Listed records:
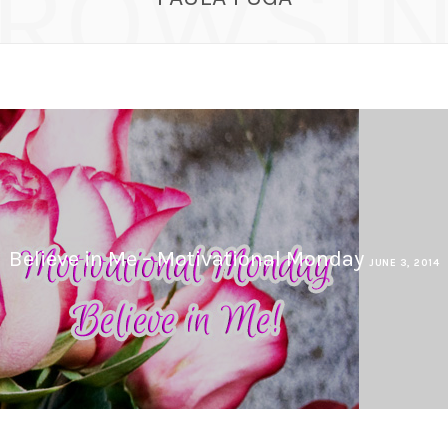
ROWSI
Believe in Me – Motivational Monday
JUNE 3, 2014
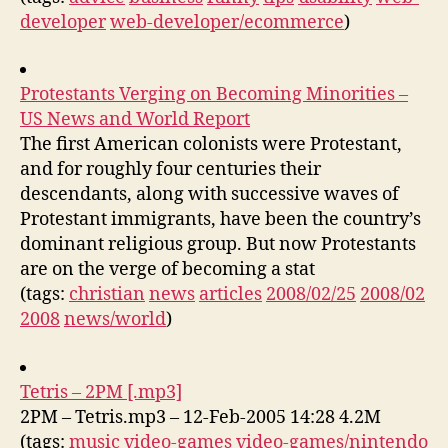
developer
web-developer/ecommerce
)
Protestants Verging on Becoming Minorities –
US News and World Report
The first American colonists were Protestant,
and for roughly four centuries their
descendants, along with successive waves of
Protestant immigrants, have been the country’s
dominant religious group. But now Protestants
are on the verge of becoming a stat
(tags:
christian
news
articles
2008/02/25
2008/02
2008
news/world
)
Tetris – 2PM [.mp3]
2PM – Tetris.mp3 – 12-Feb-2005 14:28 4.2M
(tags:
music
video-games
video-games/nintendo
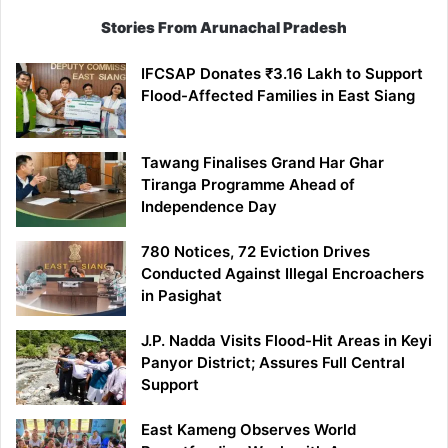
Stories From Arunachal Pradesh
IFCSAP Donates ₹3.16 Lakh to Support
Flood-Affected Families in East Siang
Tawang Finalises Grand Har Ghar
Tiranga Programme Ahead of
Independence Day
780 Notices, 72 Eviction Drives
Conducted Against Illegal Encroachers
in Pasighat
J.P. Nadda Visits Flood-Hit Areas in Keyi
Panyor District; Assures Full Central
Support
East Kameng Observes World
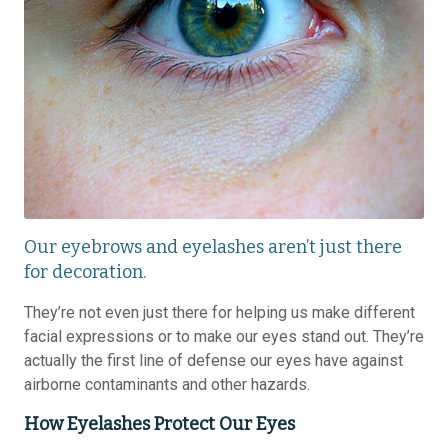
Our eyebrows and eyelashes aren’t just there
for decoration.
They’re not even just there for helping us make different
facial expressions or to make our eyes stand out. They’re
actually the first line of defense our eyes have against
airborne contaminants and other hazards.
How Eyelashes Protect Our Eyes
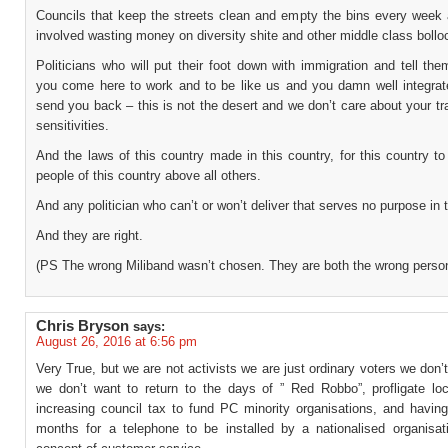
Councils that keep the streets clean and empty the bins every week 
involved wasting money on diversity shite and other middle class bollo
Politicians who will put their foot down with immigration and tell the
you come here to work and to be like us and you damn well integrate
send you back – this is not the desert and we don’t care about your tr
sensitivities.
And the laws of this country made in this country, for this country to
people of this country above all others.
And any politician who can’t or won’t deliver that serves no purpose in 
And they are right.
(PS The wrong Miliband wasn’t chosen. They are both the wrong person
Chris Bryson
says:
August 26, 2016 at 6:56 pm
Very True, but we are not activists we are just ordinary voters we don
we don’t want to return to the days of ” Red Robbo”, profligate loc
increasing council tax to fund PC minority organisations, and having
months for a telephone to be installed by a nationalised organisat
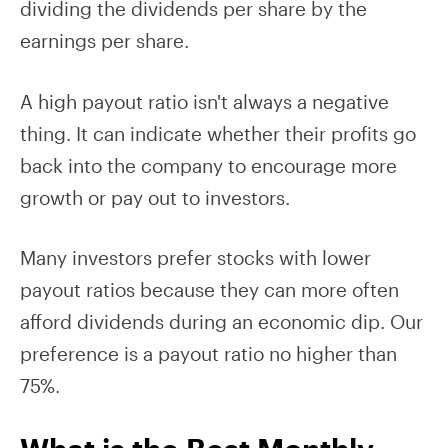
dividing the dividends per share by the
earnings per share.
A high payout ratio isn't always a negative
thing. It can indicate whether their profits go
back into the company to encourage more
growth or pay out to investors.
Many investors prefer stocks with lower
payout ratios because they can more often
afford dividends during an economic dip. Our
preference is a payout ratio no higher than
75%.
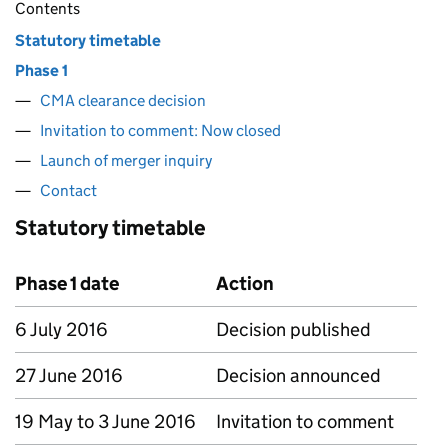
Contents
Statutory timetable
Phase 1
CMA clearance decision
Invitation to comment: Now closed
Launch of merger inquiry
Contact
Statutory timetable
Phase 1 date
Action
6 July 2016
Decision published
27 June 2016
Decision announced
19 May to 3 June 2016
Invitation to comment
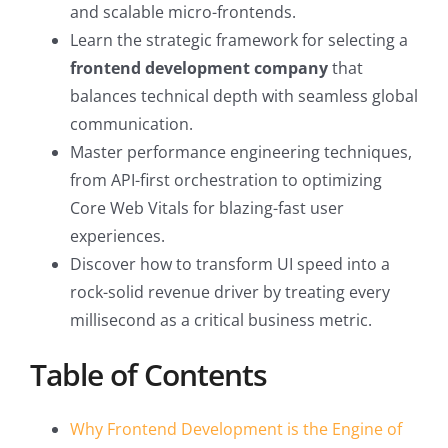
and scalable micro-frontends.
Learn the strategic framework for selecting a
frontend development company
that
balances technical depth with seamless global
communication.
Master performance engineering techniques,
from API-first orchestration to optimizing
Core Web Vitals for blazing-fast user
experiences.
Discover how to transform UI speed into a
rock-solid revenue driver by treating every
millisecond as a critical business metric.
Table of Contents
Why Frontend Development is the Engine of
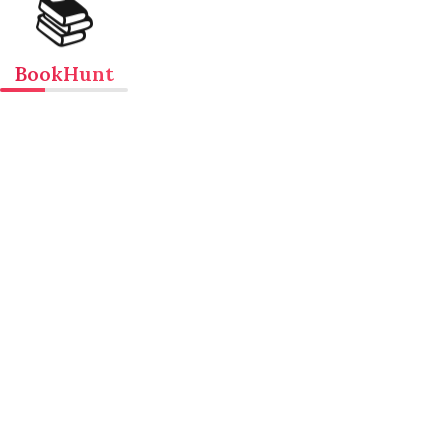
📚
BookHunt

Work instructions:
All lines holding the word "comment" must be copied from the data.

Response to this exercise:
Invitation to comment: Now closed
Invitation to comment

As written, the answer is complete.